Refactoring the Worst Code I’ve Ever Written

Jacque Schrag on April 18, 2019

During the recent #DevDiscuss chat on "Developer Confessions", I confessed that I didn't really know what I was doing when I started my first dev j... [Read Full]
markdown guide
 

I remember when you posted this code on Twitter unabashedly, which I SUPER respected. It showed people especially new up and comers that EVERYONE starts somewhere.

This is doubly awesome because it can show people YOU will IMPROVE 🙂🙂🙂

 

Thank you so much! I was honestly really nervous about posting it on Twitter, so I'm glad it was so well received. I wish more developers would share their bad or in-progress code for exactly the reason you stated - everybody starts somewhere and everyone improves. :D

 

But nested loops can have significant negative performance impacts. This method focuses on each layer of categorization separately, eliminating extraneous looping and improving performance.

It's awesome that you've got an eye out for performance - that's always great to see. You are right that nested loops can be problematic, but keep in mind that the cost of the work done in the loop is the main factor.

In this case it's actually 6x faster to build your structure using nested loops, since the cost of creating empty arrays is tiny compared to the overhead of all the other calls in your write-up. I'd argue that the nested loop version is easier to understand too:

const types = ['in', 'out'];
const years = [2000, 2005, 2010, 2015, 2016, 2017];
const regions = ['Africa', 'Americas', 'Asia', 'Europe', 'Oceania'];

var dataset = {};

for (let typ of types) {
  dataset[typ] = {};

  for (let year of years) {
    dataset[typ][year] = {};

    for (let region of regions) {
      dataset[typ][year][region] = [];
    }
  }
}

As the number of values in types, years and regions increases, the nested loop implementation remains 6x faster as the main cost is running the rest of the code, not creating the array.

It's cool that you know how to reduce iterations like this, but nested loops aren't automatically a bad thing 🙂

 

Thanks for the comment! I'm aware that nested loops aren't always a bad thing, that's why I included the word "can" in the part of my article you quoted. :)

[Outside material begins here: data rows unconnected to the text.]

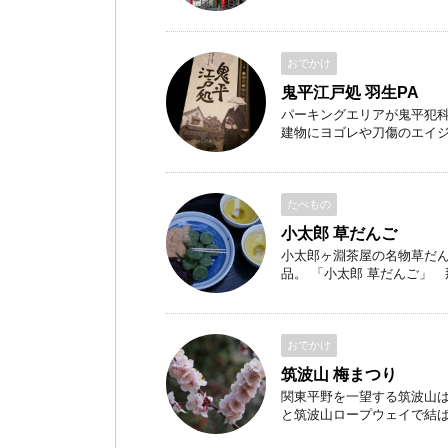
おでかけ
鬼平江戸処 羽生PA
パーキングエリアが鬼平犯
建物にヨゴレや刀傷のエイジン
たべもの
小太郎 草だんご
小太郎ヶ淵茶屋の名物草だん
品。 「小太郎 草だんご」 那須
おでかけ
筑波山 梅まつり
関東平野を一望する筑波山は
と筑波山ロープウェイで結ばれて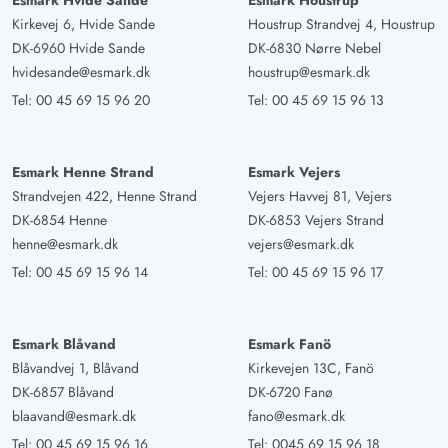
Esmark Hvide Sande
Esmark Houstrup
Kirkevej 6, Hvide Sande
Houstrup Strandvej 4, Houstrup
DK-6960 Hvide Sande
DK-6830 Nørre Nebel
hvidesande@esmark.dk
houstrup@esmark.dk
Tel:
00 45 69 15 96 20
Tel:
00 45 69 15 96 13
Esmark Henne Strand
Esmark Vejers
Strandvejen 422, Henne Strand
Vejers Havvej 81, Vejers
DK-6854 Henne
DK-6853 Vejers Strand
henne@esmark.dk
vejers@esmark.dk
Tel:
00 45 69 15 96 14
Tel:
00 45 69 15 96 17
Esmark Blåvand
Esmark Fanö
Blåvandvej 1, Blåvand
Kirkevejen 13C, Fanö
DK-6857 Blåvand
DK-6720 Fanø
blaavand@esmark.dk
fano@esmark.dk
Tel:
00 45 69 15 96 16
Tel:
0045 69 15 96 18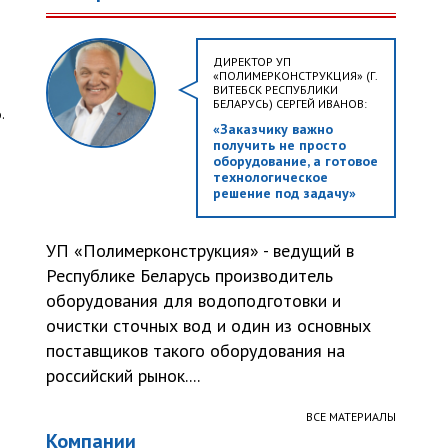
ДИРЕКТОР УП
«ПОЛИМЕРКОНСТРУКЦИЯ» (Г.
ВИТЕБСК РЕСПУБЛИКИ
БЕЛАРУСЬ) СЕРГЕЙ ИВАНОВ:
.
«Заказчику важно
получить не просто
оборудование, а готовое
технологическое
решение под задачу»
УП «Полимерконструкция» - ведущий в
Республике Беларусь производитель
оборудования для водоподготовки и
очистки сточных вод и один из основных
поставщиков такого оборудования на
российский рынок....
ВСЕ МАТЕРИАЛЫ
Компании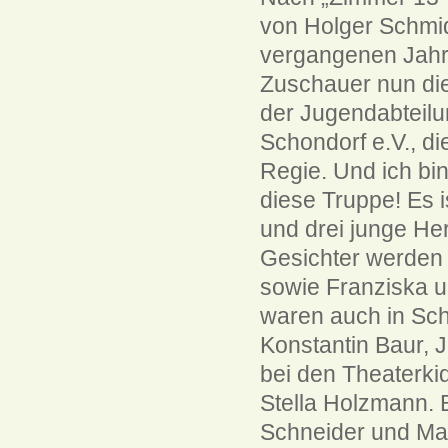
von Holger Schmid
vergangenen Jahr
Zuschauer nun die
der Jugendabteilu
Schondorf e.V., d
Regie. Und ich bin
diese Truppe! Es 
und drei junge He
Gesichter werden 
sowie Franziska u
waren auch in Sch
Konstantin Baur, 
bei den Theaterki
Stella Holzmann. 
Schneider und Mar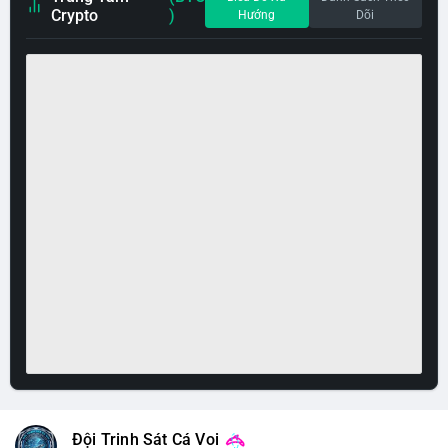
Crypto
)
Hướng
Dõi
Đội Trinh Sát Cá Voi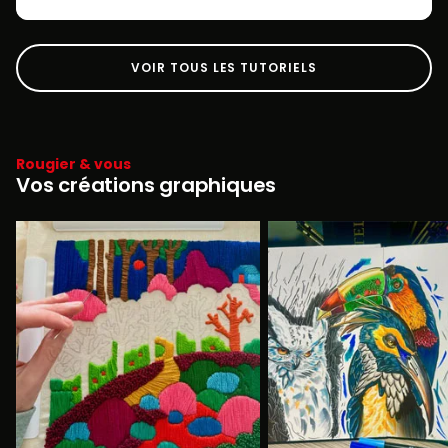
VOIR TOUS LES TUTORIELS
Rougier & vous
Vos créations graphiques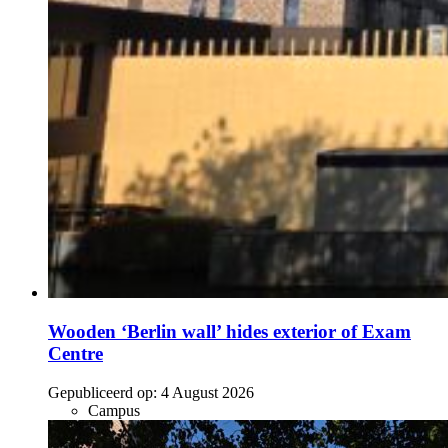
Wooden ‘Berlin wall’ hides exterior of Exam
Centre
Gepubliceerd op:
4 August 2026
Campus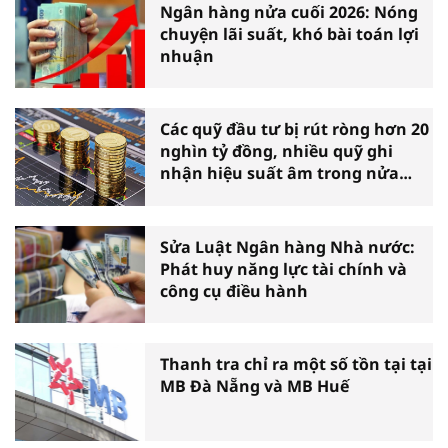
Ngân hàng nửa cuối 2026: Nóng
chuyện lãi suất, khó bài toán lợi
nhuận
Các quỹ đầu tư bị rút ròng hơn 20
nghìn tỷ đồng, nhiều quỹ ghi
nhận hiệu suất âm trong nửa
đầu năm
Sửa Luật Ngân hàng Nhà nước:
Phát huy năng lực tài chính và
công cụ điều hành
Thanh tra chỉ ra một số tồn tại tại
MB Đà Nẵng và MB Huế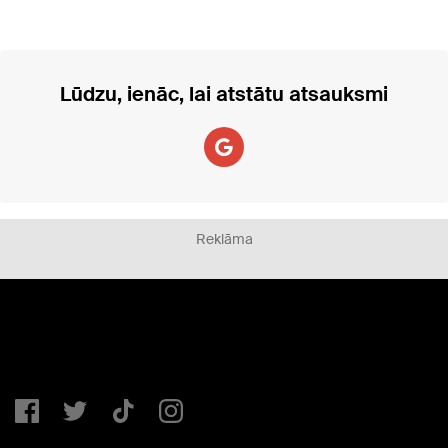
Lūdzu, ienāc, lai atstātu atsauksmi
Reklāma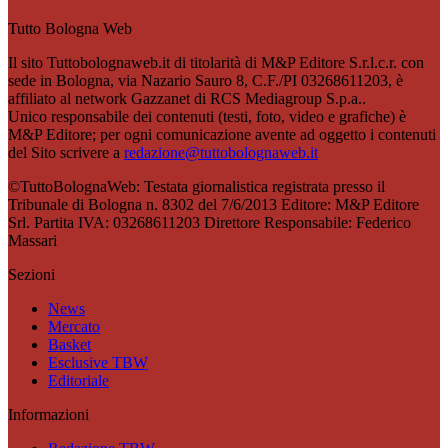
Tutto Bologna Web
Il sito Tuttobolognaweb.it di titolarità di M&P Editore S.r.l.c.r. con
sede in Bologna, via Nazario Sauro 8, C.F./PI 03268611203, è
affiliato al network Gazzanet di RCS Mediagroup S.p.a..
Unico responsabile dei contenuti (testi, foto, video e grafiche) è
M&P Editore; per ogni comunicazione avente ad oggetto i contenuti
del Sito scrivere a
redazione@tuttobolognaweb.it
©TuttoBolognaWeb: Testata giornalistica registrata presso il
Tribunale di Bologna n. 8302 del 7/6/2013 Editore: M&P Editore
Srl. Partita IVA: 03268611203 Direttore Responsabile: Federico
Massari
Sezioni
News
Mercato
Basket
Esclusive TBW
Editoriale
Informazioni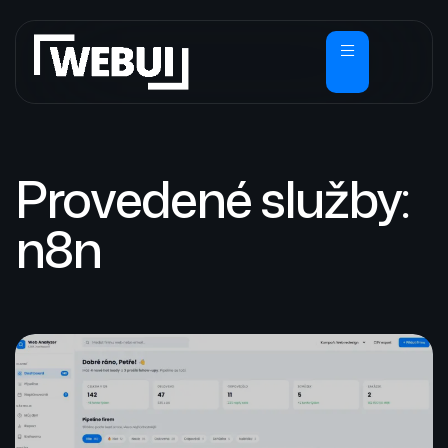
Provedené služby:
n8n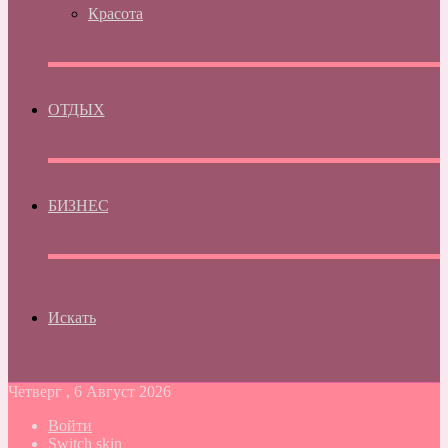
Красота
ОТДЫХ
БИЗНЕС
Искать
Четверг , 6 Август 2026
Войти
Switch skin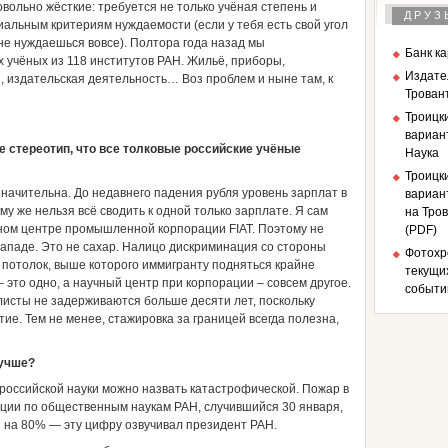
овольно жёсткие: требуется не только учёная степень и
ДРУЗ
иальным критериям нуждаемости (если у тебя есть свой угол
 не нуждаешься вовсе). Полтора года назад мы
Банк к
учёных из 118 институтов РАН. Жильё, приборы,
Издате
, издательская деятельность… Воз проблем и ныне там, к
Трован
Троицк
вариан
е стереотип, что все толковые российские учёные
Наука
Троицк
значительна. До недавнего падения рубля уровень зарплат в
вариант
му же нельзя всё сводить к одной только зарплате. Я сам
на Тров
чном центре промышленной корпорации FIAT. Поэтому не
(PDF)
Западе. Это не сахар. Налицо дискриминация со стороны
Фотохр
 потолок, выше которого иммигранту подняться крайне
текущи
– это одно, а научный центр при корпорации – совсем другое.
событи
листы не задерживаются больше десяти лет, поскольку
е. Тем не менее, стажировка за границей всегда полезна,
лучше?
оссийской науки можно назвать катастрофической. Пожар в
ции по общественным наукам РАН, случившийся 30 января,
 на 80% — эту цифру озвучивал президент РАН.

In this case, you're right, the nested loop is faster, so I stand corrected on the claim that the solution I proposed is better for performance. Most "best practice" articles/guides I've read have all suggested to stay away from nested loops when possible, so I opted to highlight a different method. Of course it's all context specific, so the "best" way is going to be variable depending on the problem being solved.

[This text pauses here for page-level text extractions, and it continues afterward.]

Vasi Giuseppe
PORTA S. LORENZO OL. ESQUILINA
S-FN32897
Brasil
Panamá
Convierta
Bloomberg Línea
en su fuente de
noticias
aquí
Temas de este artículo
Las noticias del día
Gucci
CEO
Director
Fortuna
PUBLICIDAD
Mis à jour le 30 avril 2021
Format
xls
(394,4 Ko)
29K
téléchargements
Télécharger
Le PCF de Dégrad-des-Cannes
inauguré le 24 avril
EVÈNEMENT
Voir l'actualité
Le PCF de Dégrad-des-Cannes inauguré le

In any case, I've updated my article with a link to your comment so others can see it as well. Thanks!

 

Would you consider it highjacking your post if we used the comments to share "hold my beer" examples of our own terrible old code? I'm currently thinking of some ridiculously bloated and complicated Java code I wrote in years past when inheritance and generics were my solution to all problems.

 
 

"Hold my <E extends Beer>"

public abstract class EntityManager <E extends Entity,F extends EntityMetaData,G extends EntityMetaDataCollection<F>,H extends EntityWebService> {

  protected abstract EntityDialog<E,F,G,H,EntityManager<E,F,G,H>> createEntityDialog(F entityMetaData);

}

I once thought the above was good code and was proud of how I had ensured type-safety 😭

 

At a glance, I would say your original code, while not dry is actually better in terms of long term maintenance and easier for people to jump into.

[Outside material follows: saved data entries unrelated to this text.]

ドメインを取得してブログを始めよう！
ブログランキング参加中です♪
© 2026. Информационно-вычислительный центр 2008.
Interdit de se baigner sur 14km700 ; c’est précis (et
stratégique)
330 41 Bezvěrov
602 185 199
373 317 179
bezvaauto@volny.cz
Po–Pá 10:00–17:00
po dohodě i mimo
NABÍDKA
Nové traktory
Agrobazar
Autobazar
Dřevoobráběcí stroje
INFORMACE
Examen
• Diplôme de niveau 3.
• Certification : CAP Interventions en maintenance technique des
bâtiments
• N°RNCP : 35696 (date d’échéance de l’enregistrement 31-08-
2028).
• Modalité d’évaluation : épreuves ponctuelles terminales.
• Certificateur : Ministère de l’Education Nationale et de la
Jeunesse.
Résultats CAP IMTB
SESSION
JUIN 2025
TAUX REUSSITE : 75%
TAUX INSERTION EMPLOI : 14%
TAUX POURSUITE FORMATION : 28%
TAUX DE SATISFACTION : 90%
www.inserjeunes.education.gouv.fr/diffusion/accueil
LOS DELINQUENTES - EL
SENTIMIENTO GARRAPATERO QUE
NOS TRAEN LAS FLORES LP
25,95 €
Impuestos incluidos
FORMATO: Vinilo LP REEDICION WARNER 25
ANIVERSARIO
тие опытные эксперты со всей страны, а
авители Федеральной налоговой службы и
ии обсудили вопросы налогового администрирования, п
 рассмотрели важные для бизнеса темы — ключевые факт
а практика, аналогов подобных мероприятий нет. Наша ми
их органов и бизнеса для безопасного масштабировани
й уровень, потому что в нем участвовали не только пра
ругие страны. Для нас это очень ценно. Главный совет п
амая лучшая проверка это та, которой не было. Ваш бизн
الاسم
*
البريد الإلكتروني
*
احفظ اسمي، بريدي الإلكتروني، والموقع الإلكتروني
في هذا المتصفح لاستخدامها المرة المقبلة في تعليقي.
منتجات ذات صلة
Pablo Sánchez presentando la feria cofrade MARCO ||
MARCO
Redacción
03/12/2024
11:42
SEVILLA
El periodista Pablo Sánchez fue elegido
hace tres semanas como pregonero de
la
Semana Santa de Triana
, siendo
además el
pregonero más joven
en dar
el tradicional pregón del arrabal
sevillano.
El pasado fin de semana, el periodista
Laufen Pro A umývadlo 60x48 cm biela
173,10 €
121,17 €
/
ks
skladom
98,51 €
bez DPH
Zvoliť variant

The reason I say this is that we learn to make things dry and obsess to reduce our code but when you have to maintain a project for 5+ years and developers come and go you realize this is where the mantra "Clever vs Clear" steps into effect and you look at your code in a different way.

You're already a Pro 👍

 

Thanks for the comment! I think I’m going to disagree. Although I concede that at a glance, reading the hard coded version is easier to jump into, from a long term maintenance perspective it isn’t better. I’ve had to update the data for this interactive twice now, and both times something went wrong at first because I forgot to fully implement the new year. I’ve built a lot more interactives using the data driven approach that don’t have that same problem and can be updated just by uploading a new file. Yes, it takes longer for a new dev to read the code to understand how it works, but it’s straight forward enough that I think that extra mental effort pays for itself.

 

There are so many unknowns still unanswered so the best reply I could give was 'at a glance'.

 

First, I really enjoyed this, so please take that. It's lovely to see someone learn so much. This is the sort of code I try help my teammates write. Neat, organised and with clear optimisations.

I want to note a couple further optimisations though.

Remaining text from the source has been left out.